Adik yang Bersedih

1.2K 171 5
                                    

Gue nggak tahu dosa gue sebesar apa sampai gue mendapat cobaan beruntun seperti ini. Baru kali ini gue mendapat pekerjaan yang bikin gue kerasan. Nggak hanya karena kerjaan ini sesuai dengan passion gue, melainkan karena majikan dan teman kerja gue juga menyenangkan. Gue berasa sedang melakukan hobi, bukannya bekerja.

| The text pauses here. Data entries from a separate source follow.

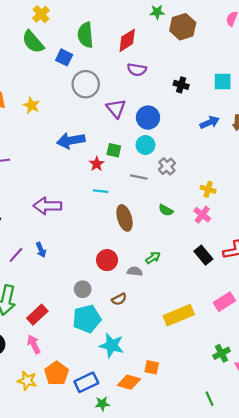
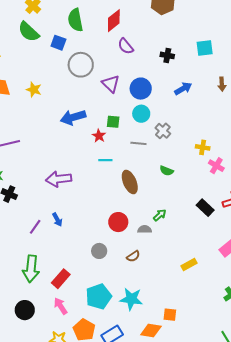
purple semicircle: (137, 70) -> (126, 46), turned 48
blue arrow: (210, 122) -> (183, 89), moved
pink cross: (202, 215) -> (216, 166), moved
yellow rectangle: (179, 315) -> (189, 264), size x0.6
cyan pentagon: (87, 319) -> (99, 297), moved

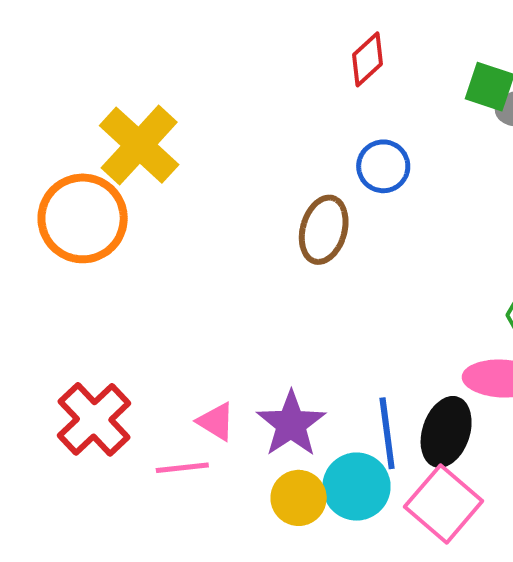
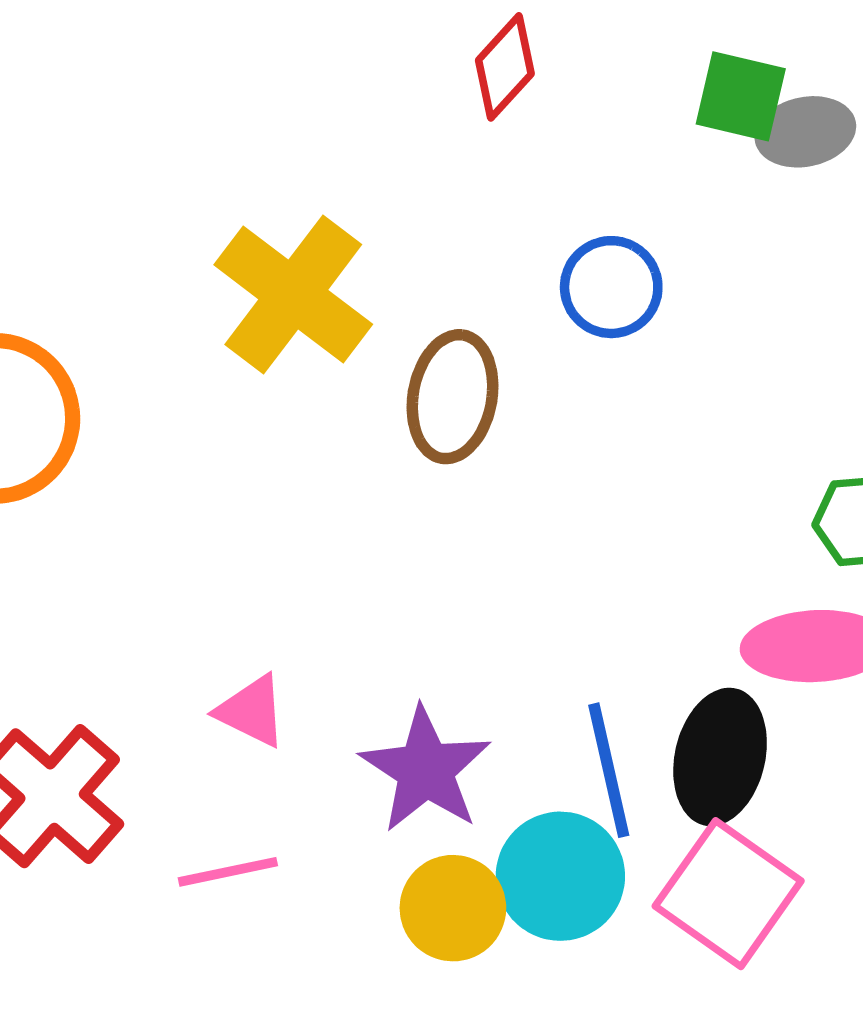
yellow cross: (139, 145) -> (293, 295), moved
blue circle: (383, 166) -> (611, 287), moved
pink triangle: (216, 422) -> (252, 711), moved

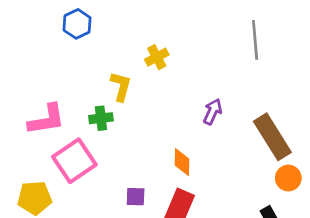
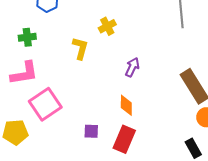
purple arrow: (213, 112) -> (132, 67), moved
green cross: (101, 118) -> (27, 37), moved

Tetapi semua itu kini telah menguap. Kenyataannya, setelah bekerja sama dengan Ma Cuisine, Pâtisserie Alsha menjadi lebih berkembang. Toko kue itu kini menjadi lebih ramai ketimbang sebelumnya, meski nggak seramai dulu. Hal itu membuat gue merasa semakin buruk, karena gue ikut menyumbang kesuksesan mereka. Gue ingin menyerah, tapi mengingat gue harus menghidupi keluarga dan membayar cicilan hutang membuat gue tetap bertahan dengan segala ketidaknyamanan gue.

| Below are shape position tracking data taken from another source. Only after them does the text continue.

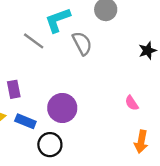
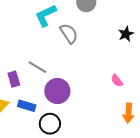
gray line: (34, 41) -> (37, 67), moved

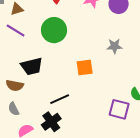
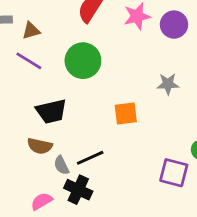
brown semicircle: (15, 85) -> (40, 146), moved
gray semicircle: (14, 109) -> (61, 165), moved
black cross: (51, 122) -> (78, 190), turned -30

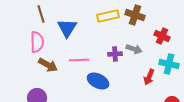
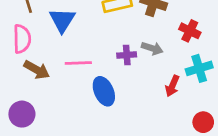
cyan cross: (169, 64) -> (199, 68), turned -30
blue ellipse: (98, 81) -> (104, 91), turned 40

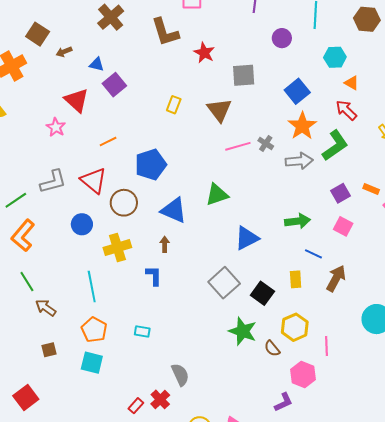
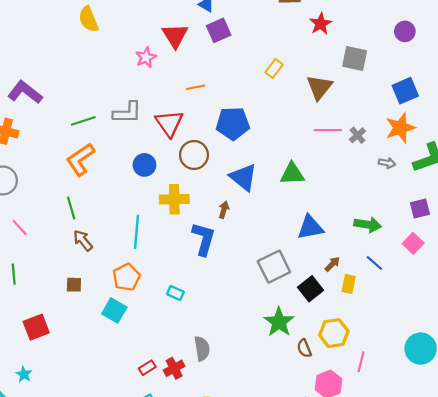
gray arrow: (299, 161) -> (387, 163), size x0.6
blue L-shape: (154, 276) -> (204, 239), size x1.5
brown arrow: (336, 278) -> (332, 264), moved, size x0.6

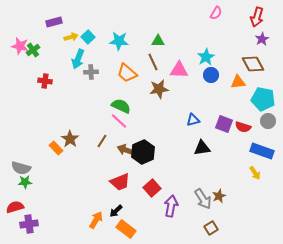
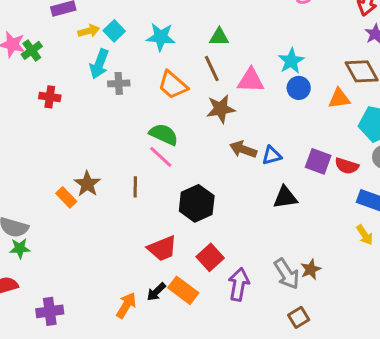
brown line: (102, 141) -> (135, 187), turned -32
brown arrow: (126, 150) -> (243, 149), moved
purple cross: (29, 224) -> (50, 311), moved
orange rectangle: (126, 229) -> (183, 290), moved

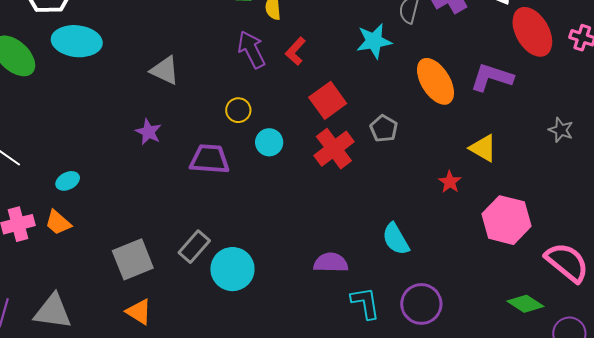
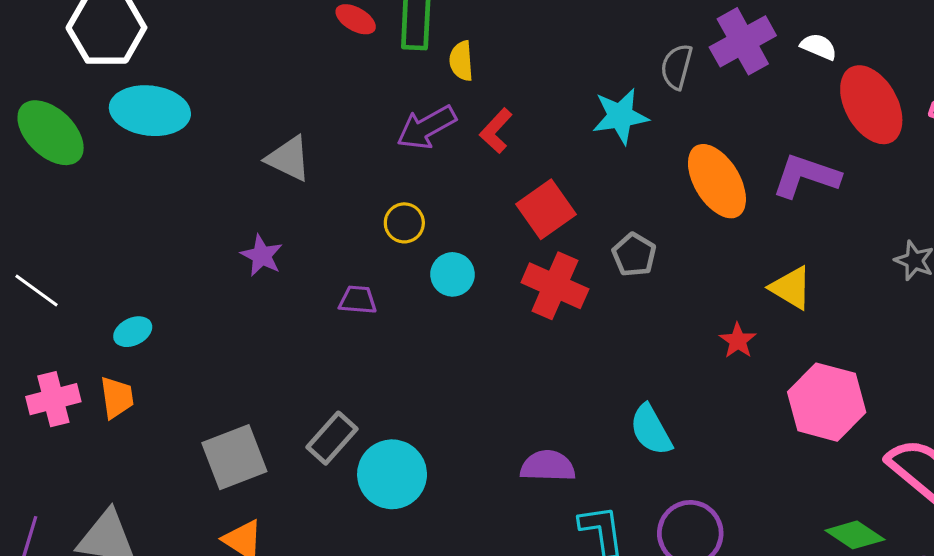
purple arrow: (252, 50) -> (426, 127), turned -93
red cross: (334, 149) -> (555, 286), turned -30
purple trapezoid: (210, 159) -> (358, 300), size x0.6
orange trapezoid: (58, 223) -> (117, 397), turned -140

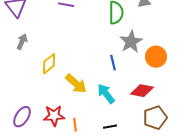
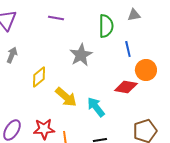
gray star: (131, 42) -> (81, 55), moved
blue line: (113, 63) -> (128, 49), moved
red diamond: (142, 91) -> (126, 87), moved

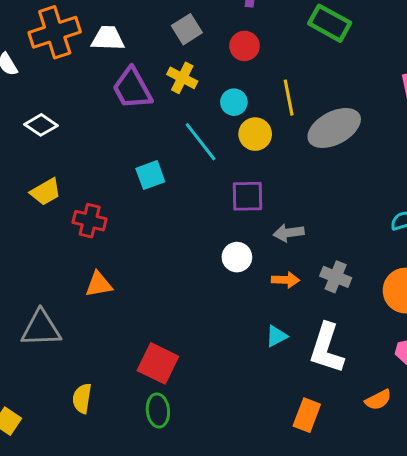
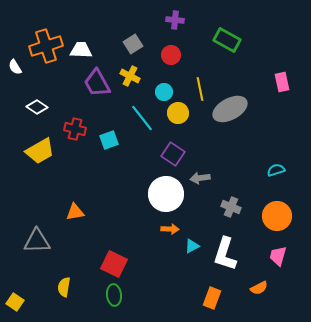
yellow trapezoid: (46, 192) -> (40, 151), size x1.4
purple square: (248, 196) -> (173, 154), turned 35
red cross: (90, 221) -> (75, 129), moved
white circle: (237, 257) -> (166, 194), size x1.8
orange arrow: (286, 280) -> (170, 229), moved

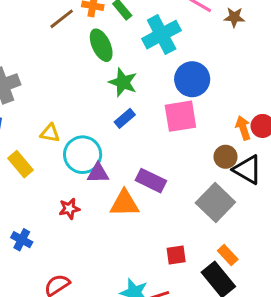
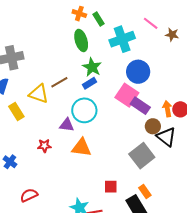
brown line: (62, 19) -> (59, 82), moved
pink square: (180, 116) -> (127, 95), turned 35
blue rectangle: (125, 118) -> (89, 83), moved
yellow triangle: (50, 133) -> (39, 94), size x1.5
cyan circle: (83, 155) -> (84, 110), moved
purple rectangle: (151, 181) -> (140, 106), moved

Suasana hati gue yang buruk membuat gue menjadi lebih pendiam. Gue memilih diam karena gue yakin, gue nggak bisa mengontrol nada tinggi yang akan keluar tiap gue buka suara. Semua rekan kerja hingga Malit seolah paham dengan kondisi gue, mereka cenderung membiarkan gue. Bahkan Malit pun tak berani mengusik gue. Beberapa kali Malit terlihat ingin mengajak gue bicara, tapi selalu batal setelah Malit melihat wajah gue yang diselimuti mendung.

"Lui!"

Panggilan Ervin menghentikan langkah gue yang akan keluar gerbang.

"Lo dijemput Dave?" Gue mengangguk singkat.

Raut kecewa tersirat di wajah Ervin. "Gue tadinya mau anterin lo, sekalian jengukin Papa. Tapi karena lo udah ada yang jemput, mungkin lain kali aja."

Gue lagi-lagi hanya mengangguk tanpa menjawab.

"Oke hati-hati di jalan, bilang sama Dave suruh jangan ngebut." tanpa menunggu anggukan dari gue, Ervin berbalik melenggang masuk ke dalam rumah.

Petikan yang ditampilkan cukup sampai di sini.